À côté de ces champions, une constellation de start-up tunisiennes brille également, avec ces derniers temps une prédilection pour l’univers des jeux, encore embryonnaire dans le pays mais dont le potentiel en matière de revenus et d’emplois est considérable. Ce créneau est principalement investi par de jeunes diplômés, habitués à la R&D et bien décidés à ce qu’elle soit rentable commercialement.

Parmi les jeunes PME les plus remarquées : PolySmart, fondée en 2014, et son « petit frère », le studio de création Nuked Cockroach, né en 2015, dont le « grand jeu », Veterans Online, en phase d’essai, est produit et sera distribué par PolySmart.

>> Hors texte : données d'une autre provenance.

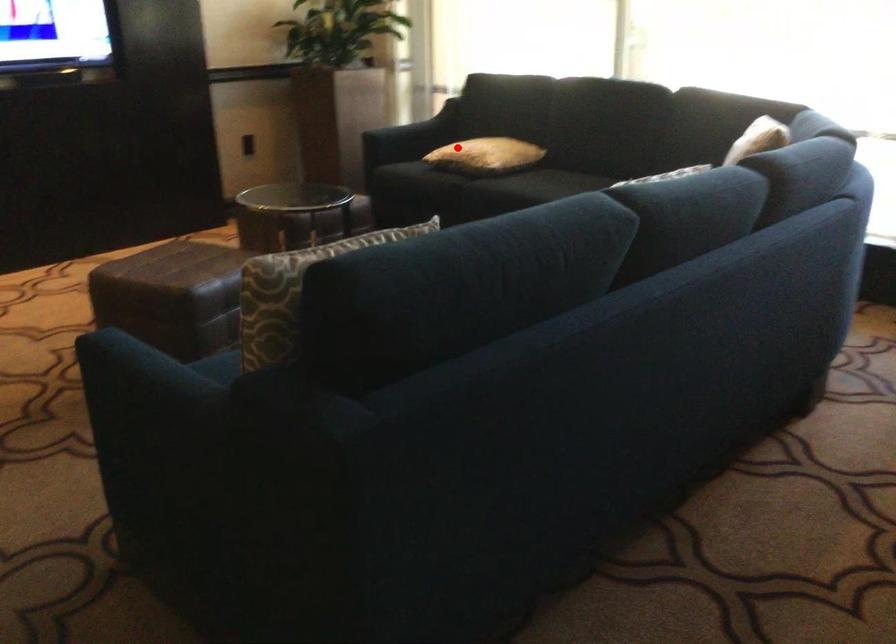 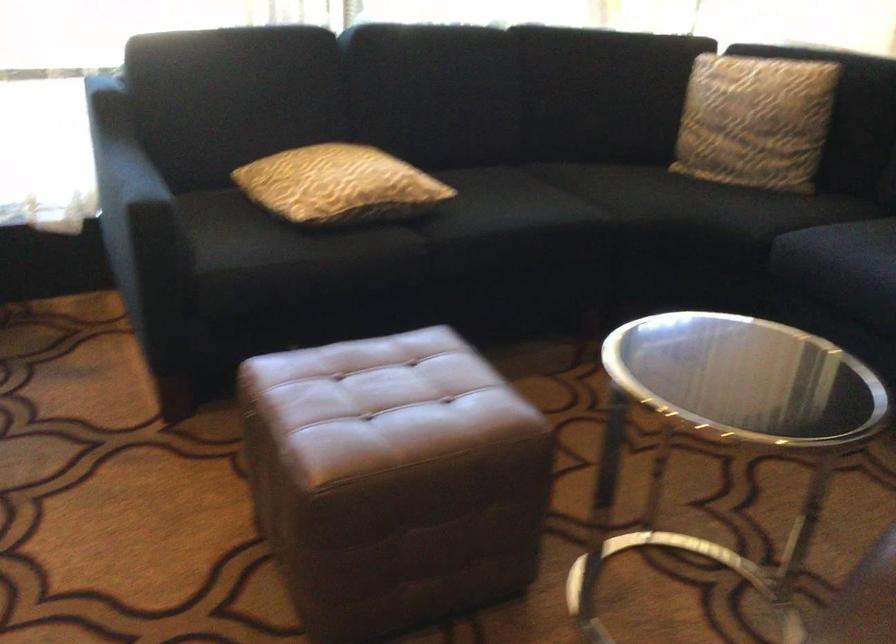 Locate, in the second image, the point that corresponds to the highlighted location in the first image.

(339, 185) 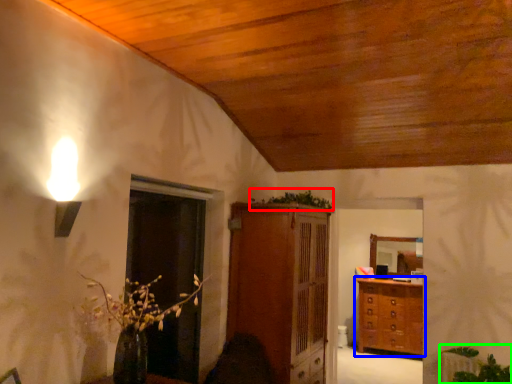 Question: Which object is positioned farthest from plant (highlighted by a red box)? Select from chest of drawers (highlighted by a blue box) and plant (highlighted by a green box).

Choices:
 (A) chest of drawers
 (B) plant

Answer: (B) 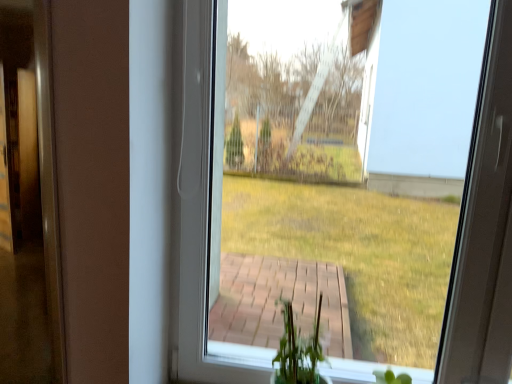 Locate an element on the screen. green matte plant at lower right is located at coordinates (391, 377).

Describe the element at coordinates (391, 377) in the screenshot. Image resolution: width=512 pixels, height=384 pixels. I see `green matte plant at lower right` at that location.

Locate an element on the screen. green matte plant at lower right is located at coordinates (391, 377).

Après avoir déjà réussi à lever 2,2 millions de dinars, les fondateurs de PolySmart, Haroun Gharbi et Ahmed Cheikhrouhou, ont réalisé mi-2017 une nouvelle collecte de fonds de 1,5 million de dinars – la plus importante jamais effectuée au Maghreb dans l’industrie créative – grâce à la prise de participation de la Caisse des dépôts et consignations (CDC) tunisienne. Ce qui leur a permis d’accélérer les dernières étapes de test du jeu avant son lancement, mais aussi d’ouvrir une antenne à Paris et une autre à Dubaï pour assurer la distribution et le marketing.